Attorneys General Demand OpenAI Fix Safety Failures for Kids
California AG Rob Bonta and Delaware AG Kathy Jennings met with OpenAI and sent an open letter after reports of sexually inappropriate chatbot interactions and a youth suicide linked to extended ChatGPT conversations. They are scrutinizing OpenAI’s proposed shift toward for-profit status and pressing for immediate safety measures, clearer governance, and protections for children and the public.
State Attorneys General Press OpenAI Over Child Safety
California Attorney General Rob Bonta and Delaware Attorney General Kathy Jennings met with OpenAI leadership and delivered an open letter demanding immediate action after alarming reports about ChatGPT interactions with children and teens. Their outreach follows a wider multi-state letter sent last week by Bonta and 44 other attorneys general to a dozen leading AI companies.
The letter points to disturbing incidents, including the reported suicide of a young Californian after prolonged conversations with an OpenAI chatbot and a separate murder-suicide in Connecticut. Bonta and Jennings write, “Whatever safeguards were in place did not work.” They say the events show existing protections aren’t adequate to protect children.
What the attorneys general want
- Detailed information on OpenAI’s safety protocols, testing, and incident response.
- Documentation of governance structures and how the nonprofit mission will be protected during restructuring.
- Evidence of immediate remedial measures where safeguards have failed, and timelines for implementation.
Bonta and Jennings are also scrutinizing OpenAI’s proposed recapitalization from nonprofit to a structure with for-profit elements. Their investigation aims to ensure that the organization’s stated mission—building safe AGI that benefits all of humanity, including children—remains binding and enforceable.
The AGs frame public safety as core to their duty. They warned that the industry at large, not just OpenAI, “is not where they need to be” on safety in development and deployment of AI systems. The letter makes clear they expect transparency and immediate corrective steps where harms are plausible or demonstrated.
Why this matters beyond OpenAI
The scrutiny signals a broader shift: regulators expect companies to treat safety as a functional requirement, not an afterthought. When AI systems interact with minors, the stakes are legal, ethical, and existential for public trust. Companies that can’t demonstrate robust guardrails face investigations, enforcement, and reputational damage.
What should organizations do now? Practical steps include independent safety audits, transparent reporting on incidents, stronger age verification and content controls, and governance mechanisms that bind mission commitments to corporate decisions. Independent red-team testing and measurable remediation timelines can help demonstrate progress to regulators and the public.

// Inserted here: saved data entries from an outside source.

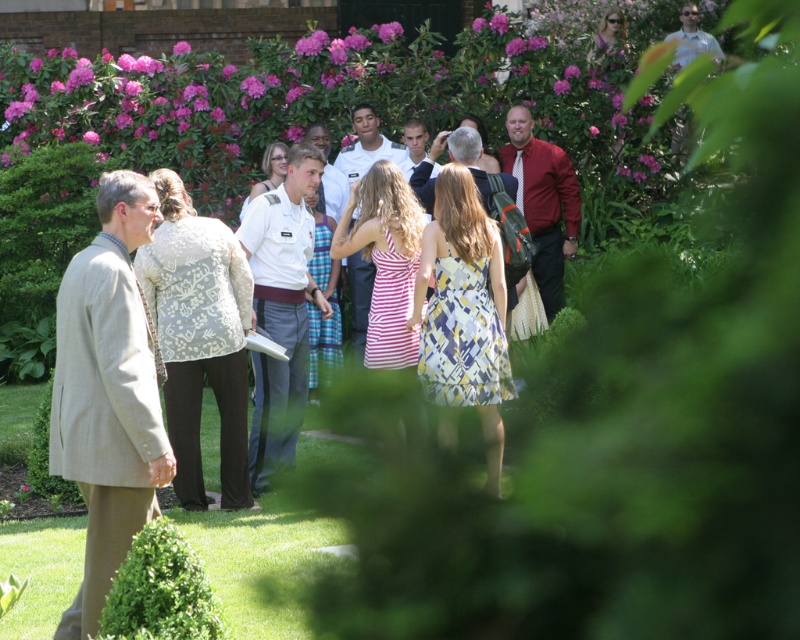 Can you confirm if white uniform at center is bigger than white uniform shirt at center?

Correct, white uniform at center is larger in size than white uniform shirt at center.

Can you confirm if white uniform at center is shorter than white uniform shirt at center?

No, white uniform at center is not shorter than white uniform shirt at center.

Between point (322, 166) and point (360, 321), which one is positioned behind?

Positioned behind is point (360, 321).

The image size is (800, 640). I want to click on white uniform at center, so click(x=281, y=310).

Is beige textured blazer at left to the left of white uniform at center from the viewer's perspective?

Indeed, beige textured blazer at left is positioned on the left side of white uniform at center.

Measure the distance between beige textured blazer at left and camera.

The distance of beige textured blazer at left from camera is 7.59 meters.

Locate an element on the screen. This screenshot has height=640, width=800. beige textured blazer at left is located at coordinates (108, 392).

Can you confirm if beige textured blazer at left is wider than matte red shirt at center?

Incorrect, beige textured blazer at left's width does not surpass matte red shirt at center's.

Can you confirm if beige textured blazer at left is positioned below matte red shirt at center?

Correct, beige textured blazer at left is located below matte red shirt at center.

At what (x,y) coordinates should I click in order to perform the action: click on beige textured blazer at left. Please return your answer as a coordinate pair (x, y). Looking at the image, I should click on (108, 392).

Locate an element on the screen. This screenshot has width=800, height=640. beige textured blazer at left is located at coordinates (108, 392).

At QuarkyByte we analyze failure modes and map measurable mitigations—combining adversarial testing, policy alignment checks, and stakeholder reporting. For leaders in government, enterprise, and safety engineering, that means clear evidence you can present to oversight bodies: what failed, why it failed, and how quickly risk will be reduced.
The AGs’ letter to OpenAI raises hard questions about accountability and the pace of safety work as AI scales. Regulators are signaling they will use their authority to ensure that protecting children and the public is not an optional feature of AI deployment but a core governance requirement.